Sollte die Höchstbefristungsdauer für Post-Doktorandinnen und Post-Doktoranden nicht erhöht werden, seien die Bundesländer in der Pflicht, so der DHV: Sie müssten deutlich mehr Juniorprofessuren im Beamtenverhältnis mit einer Laufzeit von zweimal drei Jahren zur Verfügung stellen, um die unattraktiver gewordenen Stellen für Postdocs im Angestelltenverhältnis zu kompensieren.
Weitere kritische Stimmen aus der Wissenschaft
Am Freitag hatte der Präsident der Hochschulrektorenkonferenz, Professor Peter-André Alt seine "Sorge" anlässlich einzelner geplanter Neuerungen ausgedrückt. An den Reformvorschlägen sei das Bemühen erkennbar, "die Funktions- und Leistungsfähigkeit des deutschen Hochschulsystems zu erhalten" und die Planbarkeit von Wissenschaftskarrieren zu verbessern. Kritisch sah Alt allerdings ebenfalls die mit drei Jahren "eindeutig zu kurze Befristungsmöglichkeit in der Postdoc-Phase" sowie den Vorrang der Qualifikationsbefristung im Drittmittelbereich und die Öffnung der Tarifsperre. Dem deutschen Hochschul- und Wissenschaftsstandort könnten so Wettbewerbsnachteile entstehen.

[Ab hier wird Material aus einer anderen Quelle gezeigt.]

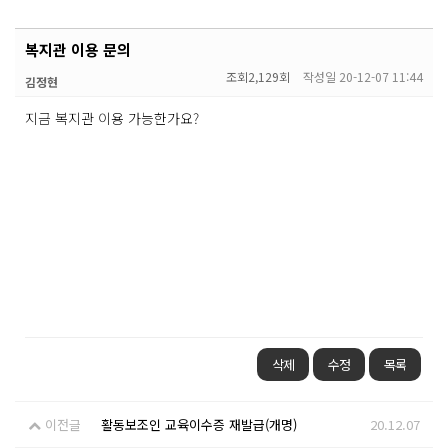
복지관 이용 문의
조회
2,129회
작성일
20-12-07 11:44
김정현
지금 복지관 이용 가능한가요?
삭제
수정
목록
이전글
활동보조인 교육이수증 재발급(개명)
20.12.07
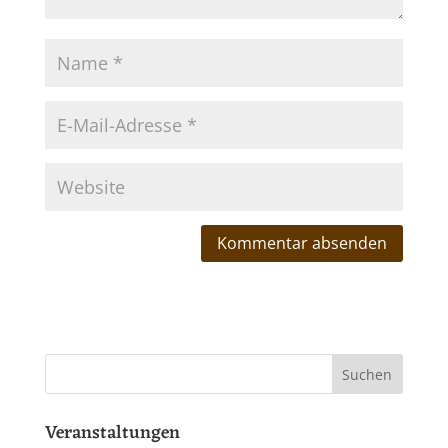
Veranstaltungen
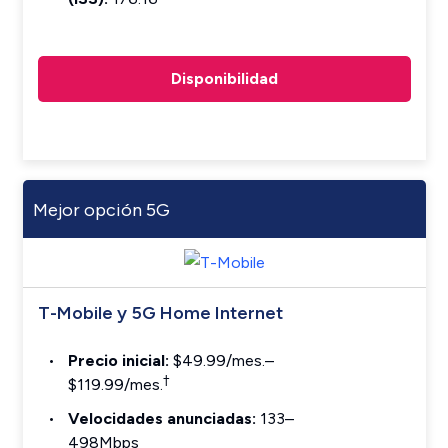
Disponibilidad
Mejor opción 5G
T-Mobile y 5G Home Internet
Precio inicial:
$49.99/mes.–
†
$119.99/mes.
Velocidades anunciadas:
133–
498Mbps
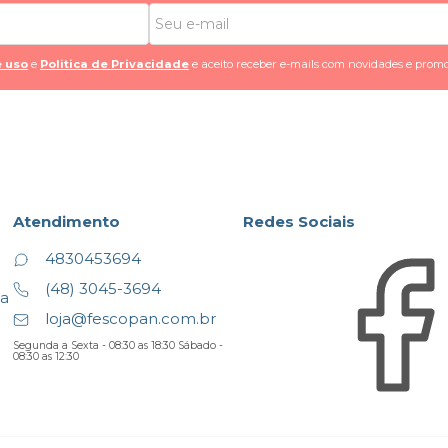
 uso
e
Politica de Privacidade
e aceito receber e-mails com novidades e promo
Atendimento
Redes Sociais
4830453694
(48) 3045-3694
ta
loja@fescopan.com.br
Segunda a Sexta - 08:30 as 18:30 Sábado -
08:30 as 12:30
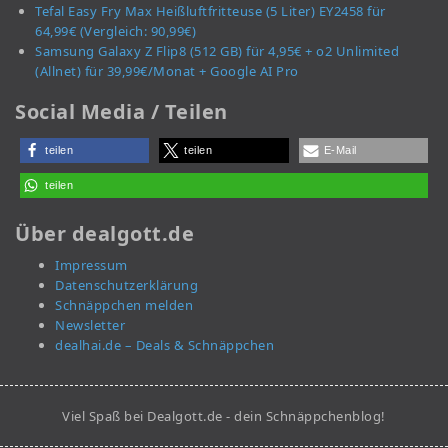
Tefal Easy Fry Max Heißluftfritteuse (5 Liter) EY2458 für
64,99€ (Vergleich: 90,99€)
Samsung Galaxy Z Flip8 (512 GB) für 4,95€ + o2 Unlimited
(Allnet) für 39,99€/Monat + Google AI Pro
Social Media / Teilen
teilen
teilen
E-Mail
teilen
Über dealgott.de
Impressum
Datenschutzerklärung
Schnäppchen melden
Newsletter
dealhai.de – Deals & Schnäppchen
Viel Spaß bei Dealgott.de - dein Schnäppchenblog!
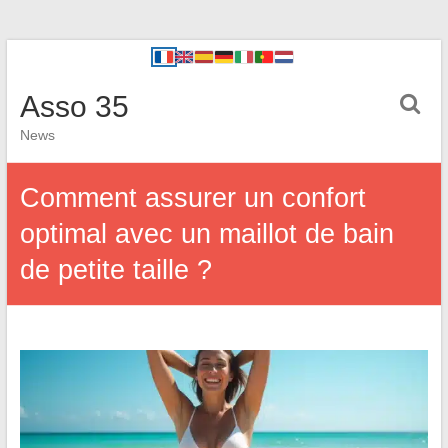
Asso 35
News
Comment assurer un confort
optimal avec un maillot de bain
de petite taille ?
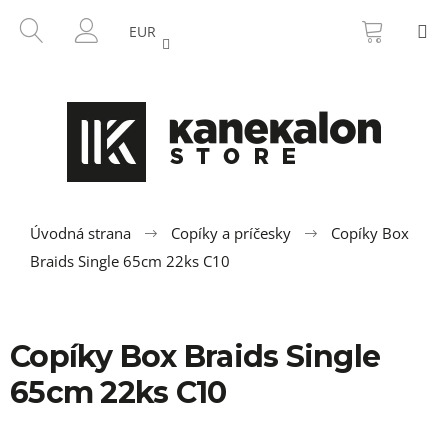
K
Prejsť
NÁKU
HĽADAŤ
M
na
KOŠÍK
o
EUR
SPÄŤ
SPÄŤ
obsah
PRIHLÁSENIE
š
í
Č
k
o
p
o
t
r
Úvodná strana
Copíky a príčesky
Copíky Box
e
Braids Single 65cm 22ks C10
b
u
j
Copíky Box Braids Single
e
65cm 22ks C10
t
e
n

Am Sonntag haben sich außerdem über 200 Professorinnen und Professoren in einem offenen Brief mit befristet angestellten wissenschaftlichen Mitarbeiterinnen und Mitarbeitern solidarisch erklärt. Ihre "kaum mehr zumutbaren Arbeitsbedingungen drohen sich noch weiter zu verschlechtern", schreiben sie zu den Reformplänen des BMBF. Diese lieferten keine Antwort, wie nach einer erfolgreichen Qualifizierungsphase die Aussicht auf eine Festanstellung unterhalb der Professur verbessert werden könne. Forschende verließen in dieser Phase die Wissenschaft, die Kontinuität in der Lehre leide. In einer nun durch die Höchstbefristungsdauer auf drei Jahre begrenzte Postdoc-Phase, in der neben der Lehre und Forschung auch Drittmittel eingeworben, sowie Bücher und Artikel publiziert werden müssten, um sich für eine weitere wissenschaftliche Karriere zu empfehlen, bliebe noch weniger Zeit für Care-Arbeit und Familiengründung. Neben den Erstunterzeichnenden haben sich inzwischen über 700 weitere Professorinnen und Professoren der Solidaritätsbekundung angeschlossen.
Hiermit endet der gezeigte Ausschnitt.